そもそも2030年導入予定であったこの制度を、2028年度中の導入(つまり、遅くとも2029年3月31日までには導入)に前倒しして進めていることからして、政府としてはこの制度を一刻も早く開始することに大きな意義があると考えているようです。
個人的には、この制度を取り入れても不正申請、虚偽申請等により不法・不当な入国を企て、そして成功してしまう者が多数出てくるのではないかと思いますが、失敗を重ねながらも徐々に制度を向上させ、最終的に不法・不正入国の大部分を防ぐことができるようになっていけばいいな、と思います。
【2.在留管理・難民審査について】
ここで注目したのは「難民認定申請の審査の迅速化」の部分です。
従来より入管庁は「保護すべき者は確実に保護し、在留が認められない者は迅速に送還する」という方向性を明示していましたが、今回のこのゼロプランは、それを実際に真剣にやっていくぞ、という入管庁の「決意表明」であると私は感じました。
今回のことにより、いわゆる難民認定申請の誤用・濫用(退去強制を免れるためにとりあえず申請をするなど、本来の目的からそれた難民申請等をすること)には、これまで以上に毅然とした対応が取られることが予想されます。具体的には、
・3回目以降の難民認定申請者の送還の迅速化(送還停止効の例外規定の厳格な適用)
・仮放免や補完的保護の適用の厳格化
・いわゆるB案件(申請した者のうち、明らかに難民として認められる事情ではないことを主張しているもの)として分類されていた者を、その中で更に分類して、その中のある類型に該当する者に関しては、門前払いに近いこれまで以上に迅速な不認定処分を出し、速やかに送還する。
などです。
【3.出国・送還について】
これが一番怖いですね。
この趣旨を一言でいうと「近年の入管法改正により導入された制度をしっかり・厳格に適用していくぞ」ということです。

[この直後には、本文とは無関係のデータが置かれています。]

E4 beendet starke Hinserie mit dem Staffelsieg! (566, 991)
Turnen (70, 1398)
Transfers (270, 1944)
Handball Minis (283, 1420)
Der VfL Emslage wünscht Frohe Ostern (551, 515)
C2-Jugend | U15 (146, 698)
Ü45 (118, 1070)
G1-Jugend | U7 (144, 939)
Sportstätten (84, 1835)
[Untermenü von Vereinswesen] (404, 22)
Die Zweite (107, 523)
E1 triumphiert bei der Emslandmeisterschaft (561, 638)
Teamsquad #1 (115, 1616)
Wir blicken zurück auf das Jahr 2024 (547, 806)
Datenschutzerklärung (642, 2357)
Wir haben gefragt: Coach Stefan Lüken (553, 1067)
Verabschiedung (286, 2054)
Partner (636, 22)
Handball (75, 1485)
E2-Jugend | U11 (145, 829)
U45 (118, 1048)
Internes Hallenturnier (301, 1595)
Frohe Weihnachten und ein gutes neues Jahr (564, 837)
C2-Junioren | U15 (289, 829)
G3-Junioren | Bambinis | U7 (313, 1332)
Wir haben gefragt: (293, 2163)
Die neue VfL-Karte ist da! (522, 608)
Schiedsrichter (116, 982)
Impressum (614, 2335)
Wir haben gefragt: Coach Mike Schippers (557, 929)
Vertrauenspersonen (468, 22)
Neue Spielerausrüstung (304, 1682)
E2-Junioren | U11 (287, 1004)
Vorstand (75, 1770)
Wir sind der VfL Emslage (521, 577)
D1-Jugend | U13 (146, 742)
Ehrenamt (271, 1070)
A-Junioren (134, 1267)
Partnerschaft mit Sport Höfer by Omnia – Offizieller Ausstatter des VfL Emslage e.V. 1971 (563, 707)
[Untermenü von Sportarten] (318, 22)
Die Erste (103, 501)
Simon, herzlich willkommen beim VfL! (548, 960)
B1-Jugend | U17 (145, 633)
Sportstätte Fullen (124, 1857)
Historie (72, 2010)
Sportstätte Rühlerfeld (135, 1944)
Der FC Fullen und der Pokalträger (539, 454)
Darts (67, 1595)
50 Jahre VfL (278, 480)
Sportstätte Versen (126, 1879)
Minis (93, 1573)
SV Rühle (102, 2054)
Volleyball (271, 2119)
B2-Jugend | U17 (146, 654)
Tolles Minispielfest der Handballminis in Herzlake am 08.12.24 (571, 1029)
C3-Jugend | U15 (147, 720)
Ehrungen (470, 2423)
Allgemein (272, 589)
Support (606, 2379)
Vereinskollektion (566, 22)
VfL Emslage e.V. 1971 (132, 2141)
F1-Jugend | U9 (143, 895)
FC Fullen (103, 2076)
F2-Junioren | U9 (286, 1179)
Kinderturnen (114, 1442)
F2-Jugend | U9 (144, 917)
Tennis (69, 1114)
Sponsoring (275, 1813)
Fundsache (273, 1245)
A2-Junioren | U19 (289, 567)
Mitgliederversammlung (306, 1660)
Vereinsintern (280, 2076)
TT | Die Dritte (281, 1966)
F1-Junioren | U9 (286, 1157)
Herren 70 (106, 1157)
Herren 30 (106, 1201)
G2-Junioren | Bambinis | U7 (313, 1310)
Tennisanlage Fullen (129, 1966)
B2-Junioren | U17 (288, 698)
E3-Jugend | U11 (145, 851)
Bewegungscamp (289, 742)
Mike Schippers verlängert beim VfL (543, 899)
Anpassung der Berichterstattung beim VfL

1つ目としては、上記でも触れた「送還停止効の例外規定」の厳格な適用です。例えば、大きな犯罪を犯して退去強制が確定した外国人や難民認定申請を明らかに誤用・濫用している外国人がいる場合、当該規定を適用して入管法等の法律に則って国費送還をバンバンやっていくということです。
2つ目は、出国命令制度の活用です。出国命令は、大きく分けると「自己申告又はそれに近い形の外国人に対する出国命令」と「入管からの命令による出国命令」の2種類があります。
まず、前者ですが、改正前は「入管にバレていないけど、不法滞在であることを自ら申告した者」の内一定の条件に該当する者のみが対象となっていました。しかし、改正後には「入管にバレて退去強制手続きが開始されたが、その結果の通知を受ける前に「すんません、私が悪いです。私、自分で出国します」と申し出た者」も対象となりました。
つまり、出国命令の対象者を広げたということです。ちなみに、出国命令により出国した場合は、原則として日本への上陸拒否される期間は1年です。しかし、退去強制されると最短で5年間、最大10年(犯した罪や違反の内容によっては永久に)日本への上陸ができません。
入管としては「出国命令で出国すれば、比較的早く日本への再入国ができるよ。」ということを積極的に周知して、出国命令制度を活用したいというわけです。「とにかく不法滞在者を少しでも減らしたい」という入管の心の叫びともいえるかもしれませんね。
他にもゼロプランでは注目すべきことが書かれていますが、長くなりすぎるので以上といたします。
最後までお読みいただきありがとうございました。